M. de Mauvillers avait coûté plus cher.
M. de Favereye, quoique dans une situation élevée, n'était pas d'aussi utile concours que le mari par lui rêvé. Ce caractère indépendant, se refusant à mendier les faveurs royales, cadrait mal avec ses ambitions. Ceci valait un million.
M. de Mauvillers le reçut, et en même temps réfléchit qu'il était parfois avantageux de se ménager un refuge dans le parti libéral, au cas où le vent politique viendrait à tourner.
D'ailleurs, il lui restait Mathilde, déjà recherchée par M. de Silvereal, et qu'il saurait bien forcer à un mariage qui remplissait, à ses yeux, toutes les conditions désirables.... A moins, bien entendu, qu'un autre million ne vînt modifier ses intentions.

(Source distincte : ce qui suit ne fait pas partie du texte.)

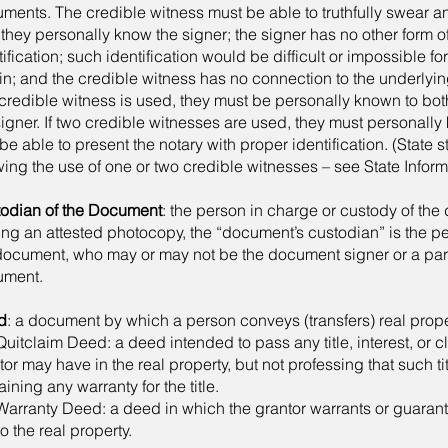
ments. The credible witness must be able to truthfully swear an
: they personally know the signer; the signer has no other form 
tification; such identification would be difficult or impossible for
in; and the credible witness has no connection to the underlying
credible witness is used, they must be personally known to bot
signer. If two credible witnesses are used, they must personally
be able to present the notary with proper identification. (State st
wing the use of one or two credible witnesses – see State Inform
odian of the Document
: the person in charge or custody of th
ng an attested photocopy, the “document’s custodian” is the p
document, who may or may not be the document signer or a par
ument.
d
: a document by which a person conveys (transfers) real prope
itclaim Deed: a deed intended to pass any title, interest, or c
tor may have in the real property, but not professing that such tit
aining any warranty for the title.
rranty Deed: a deed in which the grantor warrants or guaran
 to the real property.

Mademoiselle de Mauvillers devint la marquise de Favereye.
La fille de M. de Favereye mourut en donnant le jour à une fille qui, inscrite avec désignation de parents inconnus, fut ensuite reconnue par le marquis.
Comme ils avaient passé les premières années de leur mariage au fond de leurs propriétés de province, nul ne douta, au retour de la marquise, que Lucie ne fût sa fille.
Longtemps on avait redouté que la jeune Lucie ne portât en elle le germe de la terrible affection à laquelle avait succombé sa mère.
Mais les soins incessants de la marquise, l'affection dont elle avait entouré la pauvre enfant avaient conjuré le danger, et Lucie de Favereye était devenue l'adorable jeune fille que Martial aimait et dont le sort allait se décider.